Content warning: The Starlog may contain candid discussion of depression, mental health issues, and chronic illness. I'll try to warn ya before it crops up. It never warns me.
Starlog 201707.07 : Here's the media capsule for the month of June. It contains the music that I worked on throughout the month, and a collection of songs and performances that had me feeling feels or whatevs.
In mid-april I obtained a so-called Roland Go:Mixer, which allows me to mix and record audio directly to videos with my Android smartphone. Previously, this wasn't quite feasible. After getting the hang of it with incomplete recordings made specifically for social media, I began recording full pieces for YouTube. mothsound is a new moniker, concerned with live synthesis, monochromatic imagery and letter casing, and some kind of emerging fiction. There are early hints of this in my all-lowercase work from February of this year.
The work has been very consistent - uploading a video every weekend throughout June - and really rewarding. It's like some kind of aesthetic playground, especially since it's uploaded at the Anodyne Institute channel which currently has two subscribers (both of which are just other accounts that I run, lmfao). I get to do some cheesy attempt at production design for each video, and there's a really healthy feeling of having a finished, complete thing with each one.

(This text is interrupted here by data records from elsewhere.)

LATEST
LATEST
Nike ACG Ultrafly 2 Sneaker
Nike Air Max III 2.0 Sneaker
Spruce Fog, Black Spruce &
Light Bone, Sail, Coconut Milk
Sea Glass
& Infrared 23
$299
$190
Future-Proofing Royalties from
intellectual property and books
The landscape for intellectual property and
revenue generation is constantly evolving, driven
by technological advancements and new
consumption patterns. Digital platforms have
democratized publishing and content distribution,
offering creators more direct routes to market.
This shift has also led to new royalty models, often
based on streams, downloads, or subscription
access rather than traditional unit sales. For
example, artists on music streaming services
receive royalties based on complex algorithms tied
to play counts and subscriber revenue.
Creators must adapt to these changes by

I think that my musical attention span is rather short these days, so the possibilities presented by the Anodyne Institute channel are exciting. Exploring different 'eras'. Amidst the mothsound videos, I made a demo video of a synthesizer module with "sound only, no talking." I wanted the video to complement the rather dubious nature of the Anodyne Institute, so I 'borrowed' some blue gloves from my visit to the doctor, and lucked out at the local thrift store with a lab coat. It was like 100° when I was recording, and I was wearing a dress shirt and lab coat, neither of which you can see in the final video ^~^. But I'm hoping to use the lab coat for other synth performances - maybe some spacey stuff in the vein of old Berlin School records. DOCTOR SYNTHESIZER.
More of this throughout July, I hope. I'm taking part in the 50/90 songwriting challenge, though I hope to simply continue working at this healthy pace.

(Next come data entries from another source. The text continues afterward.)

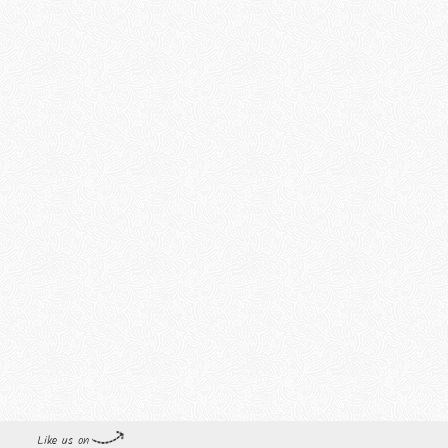
Like us on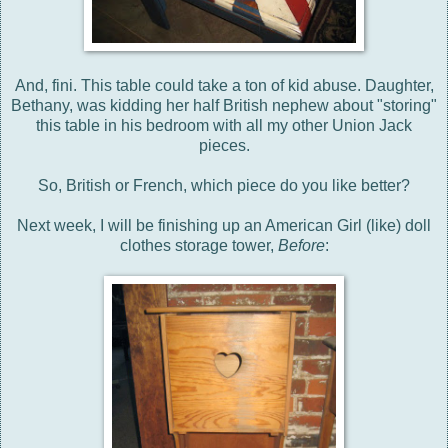
And, fini. This table could take a ton of kid abuse. Daughter,
Bethany, was kidding her half British nephew about "storing"
this table in his bedroom with all my other Union Jack
pieces.
So, British or French, which piece do you like better?
Next week, I will be finishing up an American Girl (like) doll
clothes storage tower,
Before
:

Starlog 201705.31 : Here's a YouTube playlist of some stuff that I was enjoying throughout the month. There are notes! The first two items are the projects I worked on. The playlist is hosted on the channel where I talk about synthesizers. Enjoy!
My primary focus for May was digitizing some media for the Anodyne Institute, as well as registering the nifty new domain anodyne.institute, hosted right here on Neocities! Of particular note are the two newest pieces summers_home_films_1941.mov and Quartz. For years the Anodyne Institute's students have transformed public domain media in interesting ways. These are both dated from the late 1970s, previously only available in the archives on film reels and videotape.

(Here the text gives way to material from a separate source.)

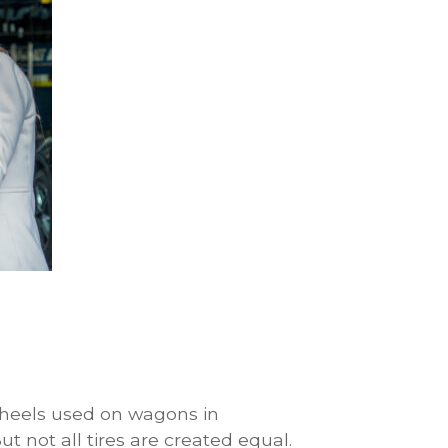
heels used on wagons in
ut not all tires are created equal.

I definitely do not make everything at the Anodyne Institute and the Anodyne Institute is definitely not just me doing weird stuff with strange media available freely to the public.
Since the work mentioned above was mostly done in front of the computer, I had some palate-cleansing excursions with a few of my synths. I recorded some stuff with the Arturia Microbrute, using its self-oscillating filter as a sound source, tracking the pitch of the keyboard inaccurately to create informal micro-tunings. It's fun to play in this way, when you anticipate certain melodies, but get drastically different results.
I was able to take some walks (not always easy, especially on sunny days), and recorded this video of me in the nearby meadow playing with a portable synthesizer out in The Nature.
Earlier in the month I was craving some creative coding and briefly delved back into the charming fantasy console PICO-8. The work was rather unfocused, though I did learn more about modeling basic forces on objects. I did have an "a-ha" moment - it feels silly to say out loud, but these are crucial turning points in learning, I think: When you're drawing pixels on a screen in two dimensions, the pixels are merely represented by x and y values, stored in variables. You create additional variables to represent the forces to be applied to the x and y values. You perform some math with all of these values, 60 times per second, and render the x and y values as a charming pixelated sprite. Us humans perceive these mathematical interactions as realistic or pleasing because they're based on laws that we've experienced all of our lives. Note to self: it's OK to create many variables to model all of this! You need 'em. Coming from the background of coding for business apps, it's still difficult to wrap my head around all of those variables being updated many times per second. It's still easy to forget that computers are performing operations billions of times per second. It's a lot to hold in your head. Thank you, Computer.